Page's title should always be capitalized

https://arbital.com/p/1c3

by Alexei Andreev Dec 19 2015 updated Dec 19 2015


Vote "agree" if you think Arbital should enforce the first letter of a page title to always be capital.

Pro:

Visual consistency

Visual consistency is very important, and makes the website look professional. If some titles are capitalized and others aren't, this leads to inconsistent look and feel.

Meta-information

One argument for allowing different casing is that the author's choice can signal to the reader how important this page / concept is. However, there is some risk that many users will not understand that this signaling is done on purpose, and will instead think that it's a mistake.

Additional complexity

Simplicty is a virtue. Arbital is already a pretty complicated platform, and there are a lot of existing Style guidelines, so adding another rule, unless it's beneficial, is actively detrimental.

Furthermore, since the pages often belong to the community, having flexible casing might cause inconsistency and disagreement about it. To prevent that, the rule governing which one to pick should be crisp and somewhat objective, which seems hard to do in this case.

Con:

Conflict with existing capitalization conventions

The difference between lowercase and uppercase may carry semantic information in some fields. Nothing is coming to mind off the top of my head, but Wikipedia has the {{lowercase title}} tag for a reason.

Semantic information

I have an instinctive sense of how propernouny a term is, and I instinctively try to title pages in a way that reflects this sense. Even if this is hard to get right, it doesn't have to be gotten right on the first try, because in Arbital it's much easier to edit titles without breaking things compared to Wikis.

Moral caution

Other users may have their own senses of what a lowercase title means. While the global Arbital namespace probably ought to follow only one main convention, people creating local wiki-style pages and tags around their blogs should certainly be able to title things in lowercase, so we'll at least want the technology to support that much.

In general, conventions are constraints and it's wise to be cautious about how you restrain your users. Things that cause general damage, yes, restrain those. Prettification is a much more tenuous territory, because the very act of trying to impose your convention means that you and the user are disagreeing about what's pretty, and you're going ahead and other-optimizing them in the belief or rather hope that most people will see it your way rather than their way; and the Typical Mind Fallacy is a hazard here.

In general, the burden of proof should be against adding constraints to the user. This is true if there's no way to accomplish the same goal by behavior shaping or incentives - the very fact that you can't think of a way to incentivize something is itself often an indicator of something wrong.

We can always go back and change the convention later if that starts looking like a good idea.


Comments

Olivia Schaefer

I think Wikipedia does it pretty well. Defaulting to capitalizing with the option to disable it looks like the best choice here. But since that takes work, and the current domains support it well, enforcing it for now and adding the option later would work nicely.

Nate Soares

The difference between lowercase and uppercase may carry semantic information in some fields\. Nothing is coming to mind off the top of my head, but Wikipedia has the \{\{lowercase title\}\} tag for a reason\.

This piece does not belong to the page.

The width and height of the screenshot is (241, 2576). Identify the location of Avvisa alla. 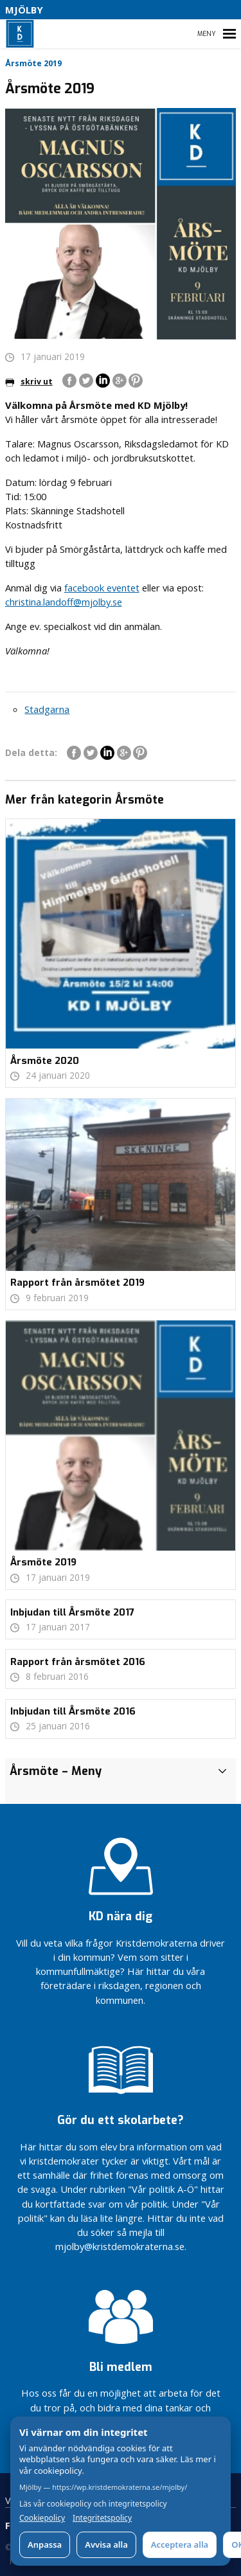
(106, 2544).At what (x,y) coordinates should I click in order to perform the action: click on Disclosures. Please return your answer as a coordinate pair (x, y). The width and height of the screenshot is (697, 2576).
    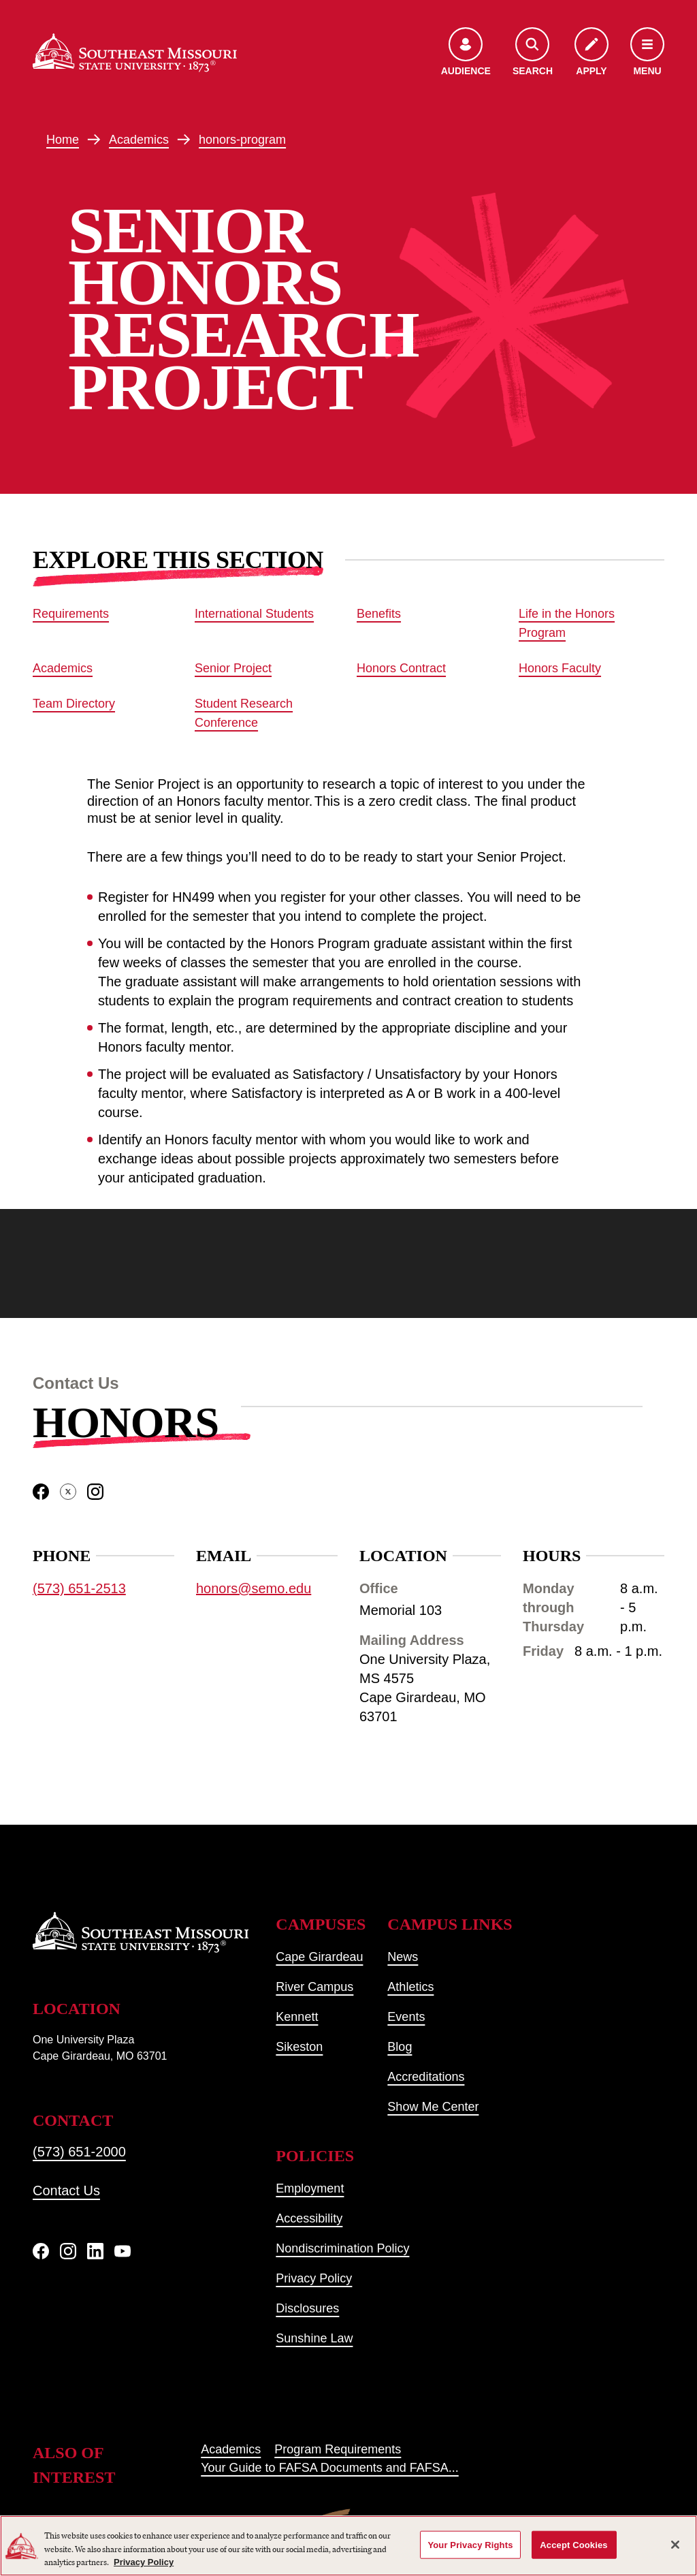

{{lowercase title}} is for things like eBay and iPod, IIRC -- which arbital should support eventually, but perhaps within an auto-capitalize-first-letter-of-titles model (as Wikipedia does).

Alexei Andreev

From this paper's abstract: "Further, the community’s formal mechanisms for norm articulation are shown to have calcified against changes – especially changes proposed by newer editors." So I'm updating somewhat towards more relaxed guidelines.

Eric Bruylant

Having this as policy rather than something enforced by software seems better. I think Wikipedia did it with software because it was easier than redirecting links from lowercase words (e.g. for [[page]] to go to "Page" they would need a redirect at "page") or writing it to automatically redirect, and that early design decision causes problems to this day (including making it impossible to register lowercase first usernames).